External versus endoscopic dacryocystorhinostomy for primary acquired nasolacrimal duct obstruction
Mohammad Taher Rajabi1, Kianoosh Shahraki1, S Saeed Mohammadi1, Atefeh Nozare1, Zahra Moravej2, Sepideh Tavakolizadeh3, Reza Erfanian Salim3, Farideh Hosseinzadeh4, Shabahang Mohammadi4, Azadeh Farahi3, Kourosh Shahraki5
1 Department of Ophthalmology, Farabi Eye Hospital, Tehran University of Medical Sciences, Tehran, Iran
2 Department of Eye, Eye Research Center, School of Medicine, Amiralmomenin Hospital, Guilan University of Medical Sciences, Rasht, Iran
3 Noor Ophthalmology Research Center, Noor Eye Hospital, Tehran, Iran
4 ENT and Head and Neck Research Center, The Five Senses Institute, Iran University of Medical Sciences, Tehran, Iran
5 Ophthalmic Research Center, Shahid Beheshti University of Medical Sciences, Tehran, Iran
Prof. S Saeed Mohammadi
Department of Ophthalmology, Farabi Eye Hospital, Tehran University of Medical Sciences; Noor Ophthalmology Research Center, Noor Eye Hospital, Tehran
Source of Support: None, Conflict of Interest: None
PURPOSE: The purpose of the study is to compare the surgical outcomes and success rates of external dacryocystorhinostomy (EX-DCR) versus endoscopic endonasal DCR (EN-DCR) for the treatment of primary acquired nasolacrimal duct obstruction (PANDO).

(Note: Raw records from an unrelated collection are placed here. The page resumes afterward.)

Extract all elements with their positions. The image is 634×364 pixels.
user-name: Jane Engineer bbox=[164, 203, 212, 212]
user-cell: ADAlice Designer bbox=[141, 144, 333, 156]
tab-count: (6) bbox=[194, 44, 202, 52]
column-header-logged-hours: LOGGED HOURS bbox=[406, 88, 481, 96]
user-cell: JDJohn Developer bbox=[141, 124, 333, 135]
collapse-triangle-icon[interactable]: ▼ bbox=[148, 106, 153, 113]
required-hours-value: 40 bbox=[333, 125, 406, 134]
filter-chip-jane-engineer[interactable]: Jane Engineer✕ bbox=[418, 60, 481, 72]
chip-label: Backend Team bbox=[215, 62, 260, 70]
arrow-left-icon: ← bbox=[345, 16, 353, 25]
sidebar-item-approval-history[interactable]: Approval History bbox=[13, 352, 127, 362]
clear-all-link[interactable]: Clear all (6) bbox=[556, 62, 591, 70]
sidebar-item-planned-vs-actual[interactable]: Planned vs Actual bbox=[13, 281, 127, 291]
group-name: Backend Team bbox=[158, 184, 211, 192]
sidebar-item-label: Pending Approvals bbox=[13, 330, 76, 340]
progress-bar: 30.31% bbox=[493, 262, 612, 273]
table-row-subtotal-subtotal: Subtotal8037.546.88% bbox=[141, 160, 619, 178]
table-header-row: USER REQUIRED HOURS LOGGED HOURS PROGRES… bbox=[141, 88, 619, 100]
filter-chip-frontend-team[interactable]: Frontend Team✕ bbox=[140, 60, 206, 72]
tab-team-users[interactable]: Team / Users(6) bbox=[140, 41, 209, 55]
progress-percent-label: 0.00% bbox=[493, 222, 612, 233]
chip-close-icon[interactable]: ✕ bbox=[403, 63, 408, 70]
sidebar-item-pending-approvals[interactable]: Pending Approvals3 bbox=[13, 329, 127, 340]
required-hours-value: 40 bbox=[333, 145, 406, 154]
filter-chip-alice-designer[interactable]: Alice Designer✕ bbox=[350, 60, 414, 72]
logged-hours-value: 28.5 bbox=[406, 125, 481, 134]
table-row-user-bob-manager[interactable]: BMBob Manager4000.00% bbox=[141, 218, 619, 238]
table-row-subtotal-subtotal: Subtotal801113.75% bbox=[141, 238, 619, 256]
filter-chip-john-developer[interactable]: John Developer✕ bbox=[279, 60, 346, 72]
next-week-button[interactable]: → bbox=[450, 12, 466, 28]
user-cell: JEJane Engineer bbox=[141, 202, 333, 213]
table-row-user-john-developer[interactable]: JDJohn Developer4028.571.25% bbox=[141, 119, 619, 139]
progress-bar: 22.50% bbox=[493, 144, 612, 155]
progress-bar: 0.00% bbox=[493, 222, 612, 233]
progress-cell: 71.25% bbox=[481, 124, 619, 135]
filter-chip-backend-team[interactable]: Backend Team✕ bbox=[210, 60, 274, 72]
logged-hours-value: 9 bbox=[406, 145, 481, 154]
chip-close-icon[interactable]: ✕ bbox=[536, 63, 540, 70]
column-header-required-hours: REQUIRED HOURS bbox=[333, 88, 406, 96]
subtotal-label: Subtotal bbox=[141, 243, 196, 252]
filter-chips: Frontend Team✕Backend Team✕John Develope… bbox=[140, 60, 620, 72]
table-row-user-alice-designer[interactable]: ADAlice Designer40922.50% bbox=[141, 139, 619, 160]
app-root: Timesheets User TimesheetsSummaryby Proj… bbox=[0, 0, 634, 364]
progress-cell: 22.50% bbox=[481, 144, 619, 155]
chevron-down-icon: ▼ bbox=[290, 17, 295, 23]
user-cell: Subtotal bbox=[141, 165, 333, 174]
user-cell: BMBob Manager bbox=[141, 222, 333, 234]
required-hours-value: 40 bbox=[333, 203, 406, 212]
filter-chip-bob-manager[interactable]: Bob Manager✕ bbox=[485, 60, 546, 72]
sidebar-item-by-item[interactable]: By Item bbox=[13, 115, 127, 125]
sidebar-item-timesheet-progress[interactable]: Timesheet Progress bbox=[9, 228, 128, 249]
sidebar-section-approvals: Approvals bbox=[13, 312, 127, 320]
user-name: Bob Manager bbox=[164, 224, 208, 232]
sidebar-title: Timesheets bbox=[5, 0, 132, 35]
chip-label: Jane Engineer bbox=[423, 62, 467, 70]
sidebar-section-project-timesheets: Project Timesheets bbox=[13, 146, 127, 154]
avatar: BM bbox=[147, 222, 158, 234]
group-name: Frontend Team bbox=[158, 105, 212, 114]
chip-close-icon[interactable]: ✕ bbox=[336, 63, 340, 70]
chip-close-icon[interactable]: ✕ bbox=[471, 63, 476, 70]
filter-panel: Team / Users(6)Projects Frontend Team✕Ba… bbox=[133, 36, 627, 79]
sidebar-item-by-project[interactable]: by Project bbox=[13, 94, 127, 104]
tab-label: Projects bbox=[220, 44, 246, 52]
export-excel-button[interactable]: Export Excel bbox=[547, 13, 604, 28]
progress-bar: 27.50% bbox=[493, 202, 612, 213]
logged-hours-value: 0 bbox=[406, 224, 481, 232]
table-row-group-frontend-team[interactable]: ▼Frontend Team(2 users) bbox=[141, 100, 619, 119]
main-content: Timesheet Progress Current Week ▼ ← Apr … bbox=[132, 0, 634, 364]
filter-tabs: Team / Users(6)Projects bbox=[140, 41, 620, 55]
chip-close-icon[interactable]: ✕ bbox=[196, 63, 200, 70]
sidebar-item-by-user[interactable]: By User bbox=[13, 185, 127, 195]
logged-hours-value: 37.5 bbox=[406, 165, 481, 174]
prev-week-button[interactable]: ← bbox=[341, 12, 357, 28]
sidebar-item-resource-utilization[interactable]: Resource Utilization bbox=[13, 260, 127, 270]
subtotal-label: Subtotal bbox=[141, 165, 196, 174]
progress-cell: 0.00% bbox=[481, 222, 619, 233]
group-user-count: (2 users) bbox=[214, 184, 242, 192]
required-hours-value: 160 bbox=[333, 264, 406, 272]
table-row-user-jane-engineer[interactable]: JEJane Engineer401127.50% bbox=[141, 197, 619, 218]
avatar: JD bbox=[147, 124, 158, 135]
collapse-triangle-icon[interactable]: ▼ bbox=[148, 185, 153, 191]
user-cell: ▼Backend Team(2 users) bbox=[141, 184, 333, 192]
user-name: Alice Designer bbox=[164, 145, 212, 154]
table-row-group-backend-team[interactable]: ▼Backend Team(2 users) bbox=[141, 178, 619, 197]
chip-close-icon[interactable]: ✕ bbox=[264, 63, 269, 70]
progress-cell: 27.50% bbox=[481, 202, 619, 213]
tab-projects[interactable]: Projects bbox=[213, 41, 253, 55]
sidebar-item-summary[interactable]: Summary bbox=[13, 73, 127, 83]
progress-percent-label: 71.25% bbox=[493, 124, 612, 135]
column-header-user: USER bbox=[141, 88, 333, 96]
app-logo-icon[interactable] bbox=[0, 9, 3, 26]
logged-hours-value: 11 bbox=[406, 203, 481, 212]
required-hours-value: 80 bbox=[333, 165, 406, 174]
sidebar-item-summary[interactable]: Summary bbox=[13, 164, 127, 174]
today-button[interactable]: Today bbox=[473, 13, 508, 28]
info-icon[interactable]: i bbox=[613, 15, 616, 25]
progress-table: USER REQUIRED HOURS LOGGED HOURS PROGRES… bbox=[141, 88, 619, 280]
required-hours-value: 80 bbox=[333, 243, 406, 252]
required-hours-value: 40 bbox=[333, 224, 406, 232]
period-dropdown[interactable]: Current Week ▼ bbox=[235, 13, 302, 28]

METHODS: This retrospective nonrandomized study was conducted at Farabi Eye Hospital and Noor Eye Hospital, Iran. A review of electronic medical records of all patients with PANDO who underwent EX-DCR or EN-DCR between January 2016 and 2018 was carried out.
RESULTS: A total of 803 patients underwent surgery, of which 618 patients (77%) were managed by EX-DCR and 185 patients (23%) by EN-DCR. The majority of cases (62%) were female. The mean age of the patients in EX-DCR and EN-DCR groups was 40.8 ± 14.2 and 34.3 ± 9.2 years, respectively. EX-DCR resulted in significantly less amount of pain compared to EN-DCR (P < 0.05). The success rate of surgery among EX-DCR and EN-DCR groups was 92.4% and 91.1%, respectively, and did not show statistically significant difference. A higher incidence of intraoperative hemorrhage requiring intervention was noted in the EN-DCR group (16.7% vs. 4.5%). Postoperative patient's satisfaction with EN-DCR and EX-DCR was 73% and 82%, respectively.
CONCLUSION: Both EX-DXR and endoscopic DCR surgeries have high success rates and low incidence of failure. The choice of DCR technique should be based on the experience of the surgeon and patient's lacrimal and nasal anatomy and preferences.